Computational modelling of multi-stage hydraulic fractures under stress shadowing and intersecting with pre-existing natural fractures

Abstract

The key objective of this work is to establish a fully coupled pore pressure and stress model in order not only to investigate multi-stage hydraulic fractures (HFs) according to several completion designs, but also to study the complex problem of intersection of an HF and a pre-existing natural fracture (NF). First, this work concentrates on a computational finite element model based on the cohesive phantom node method (CPNM) to simulate initiation and propagation of multiple curving fractures.
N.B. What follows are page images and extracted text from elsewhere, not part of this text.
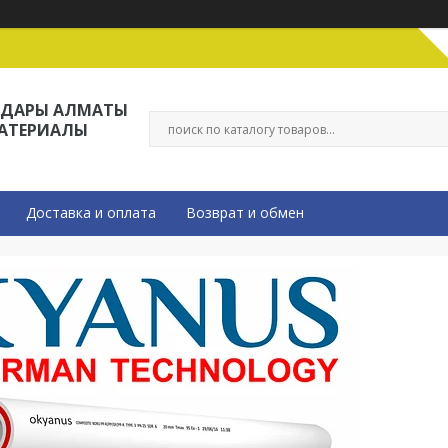
ЛДАРЫ АЛМАТЫ
МАТЕРИАЛЫ
Доставка и оплата
Возврат и обмен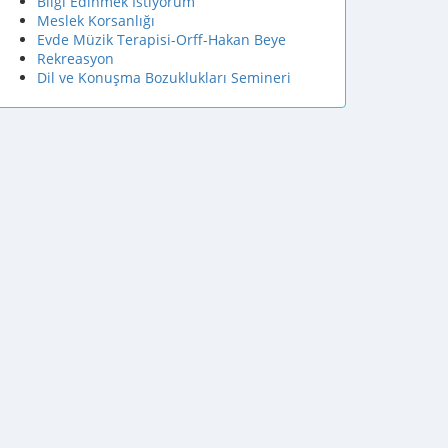
Bilgi Edinmek İstiyorum
Meslek Korsanlığı
Evde Müzik Terapisi-Orff-Hakan Beye
Rekreasyon
Dil ve Konuşma Bozuklukları Semineri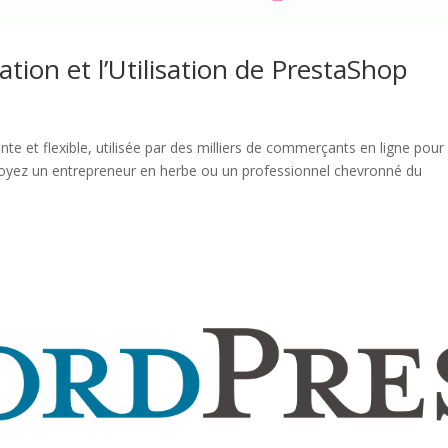
ation et l’Utilisation de PrestaShop
e et flexible, utilisée par des milliers de commerçants en ligne pour
s soyez un entrepreneur en herbe ou un professionnel chevronné du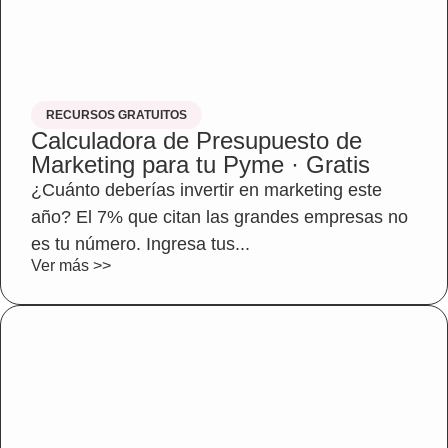
RECURSOS GRATUITOS
Calculadora de Presupuesto de
Marketing para tu Pyme · Gratis
¿Cuánto deberías invertir en marketing este
año? El 7% que citan las grandes empresas no
es tu número. Ingresa tus...
Ver más >>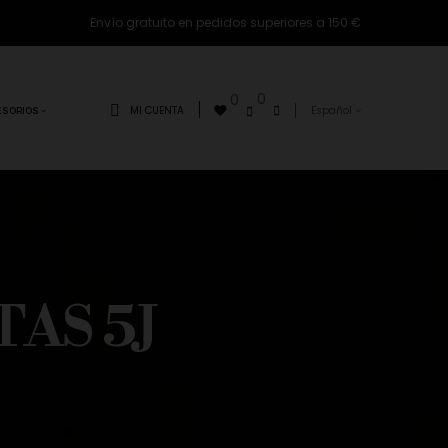
Envío gratuito en pedidos superiores a 150 €
0
0
MI CUENTA
Español
ESORIOS
AS 5J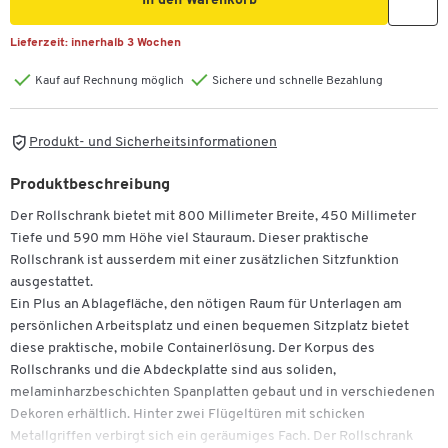
In den Warenkorb
Lieferzeit:
innerhalb 3 Wochen
Kauf auf Rechnung möglich
Sichere und schnelle Bezahlung
Produkt- und Sicherheitsinformationen
Produktbeschreibung
Der Rollschrank bietet mit 800 Millimeter Breite, 450 Millimeter
Tiefe und 590 mm Höhe viel Stauraum. Dieser praktische
Rollschrank ist ausserdem mit einer zusätzlichen Sitzfunktion
ausgestattet.
Ein Plus an Ablagefläche, den nötigen Raum für Unterlagen am
persönlichen Arbeitsplatz und einen bequemen Sitzplatz bietet
diese praktische, mobile Containerlösung. Der Korpus des
Rollschranks und die Abdeckplatte sind aus soliden,
melaminharzbeschichten Spanplatten gebaut und in verschiedenen
Dekoren erhältlich. Hinter zwei Flügeltüren mit schicken
Metallgriffen verbirgt sich ein geräumiges Fach. Der Rollschrank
The primary contribution of this part is to shed light on the stress shadowing effect on conventional completion designs, i.e. simultaneous HF (Sim-HF) and sequential HF (Seq-HF), and in particular newly introduce the Texas two-step method (TTSM). Furthermore, the rock medium in the entire simulation domain is considered using the elasto-plastic constitutive equations of the Mohr–Coulomb and Drucker–Prager models. The impact of formation plasticity on the fracturing process is investigated, and the results obtained are compared with those based on the poro-elastic model. Second, in order to simulate the intersection of an HF with an NF, a cohesive crack-based finite element model (CCFEM) is developed along with a novel technique for the HF/NF intersection. Implementation of this technique at the intersection of HF and NF is considerably more straightforward in comparison with those in the available literature. In addition, this part aims at highlighting the crucial role of horizontal stress contrast in determining the type of HF/NF intersection scheme.